Sometimes the smell is overwhelming. ‘I feel faint’, I told W. on the phone. He’s getting ready for a visit, he says. I brace him. ‘It’s pretty bad up here,’ remembering his last visit, he did nothing but whine, and then sat up drinking all night, telling me what was wrong with my life at great length, holding court on the sofa while I sat on the floor.

How long will it be like this? Weeks. The Loss Adjuster no longer wants to pay out. The company she appointed have given up, having dismantled the kitchen. ‘Where does this leave me?’ At the very least, I will need another £500 worth of rendering, and perhaps I’ll have to repoint the wall next door, too. There’s something wrong, very wrong, we all know it. The Loss Adjuster knows and so does the man from the building maintenance company. Even the workman knows. ‘Have you ever seen anything like this?’, I ask him. ‘Never. This is the worst I’ve seen.’

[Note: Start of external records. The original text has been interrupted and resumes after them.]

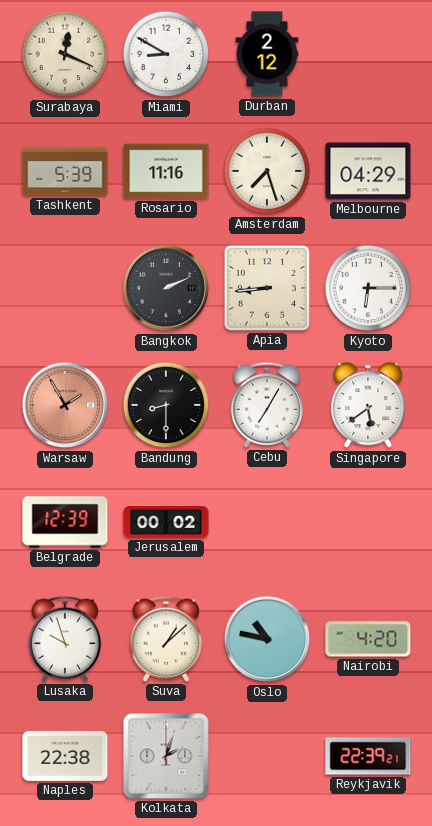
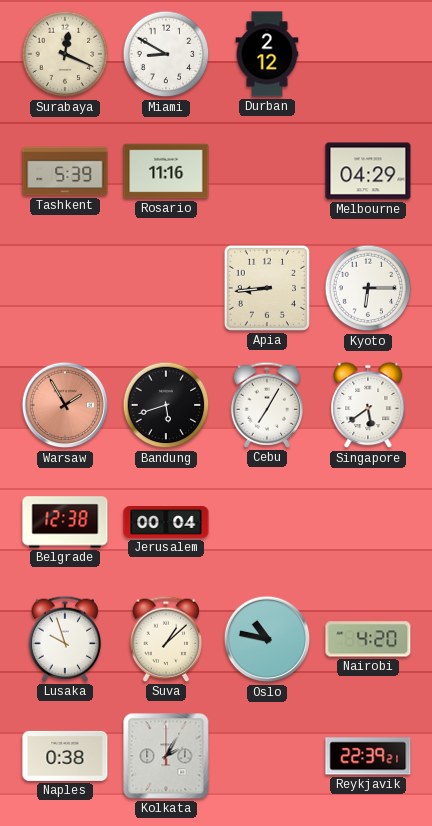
Amsterdam: 7:27 -> none
Bangkok: 2:11 -> none
Bandung: 8:30 -> 5:42
Belgrade: 12:39 -> 12:38
Jerusalem: 00:02 -> 00:04
Naples: 22:38 -> 0:38
Kolkata: 2:03 -> 2:05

Outside, as always the concrete is wet. The concrete stairs leading upstairs are wet, and the storage space beneath the stairs is the same. ‘Look at the floor in there’, says another expert on damp I’ve called out. ‘Soaking. It shouldn’t be, mind.’ And I look. It is soaking. It’s completely soaked. ‘You’ll have to clear it out and let it air’, he says of the storage space. Clear it out; very well. Open it to the air. And then what? Water’s seeping into the concrete. Water in concrete, the whole yard. Seeping down, and the concrete saturated. Down, but there’s nowhere for the water to go. And the whole surface of the yard is like a wall in my kitchen, only lying down. Damp lying down. Damp lying on concrete, and looking upward to the sky.

Inside, I study the kitchen walls, watching for where damp comes and goes. I take the fan heater in there, pointing it at this or that part of the wall. It will dry after an hour or so. Dry, but then – another hour, or one more – pinpricks of moisture appear on the whitened plaster. It’s returning. It’s coming back, the damp. And then pinprick joins to pinprick, and soon the whole wall’s the same sweat-sheened clammy brow it was before the drying.

But still I watch. Still, nightly, I wield the heater. Is it drying out? Has it begun to dry out?, I ask myself, like a madman. Or is it a mirage, a mirage of damp? Have the spores got to me? Has the mould coated every passageway of my lungs and sent me mad? True, I have a new and persistent cough. I cough all the time, and today I thought I’d lose my voice. One day I’ll wake up mute in this flat of damp. Mute in the damp, spore-filled, choking. And one day, as I lie my body on the walls, I’ll disappear into them, damp returning to damp.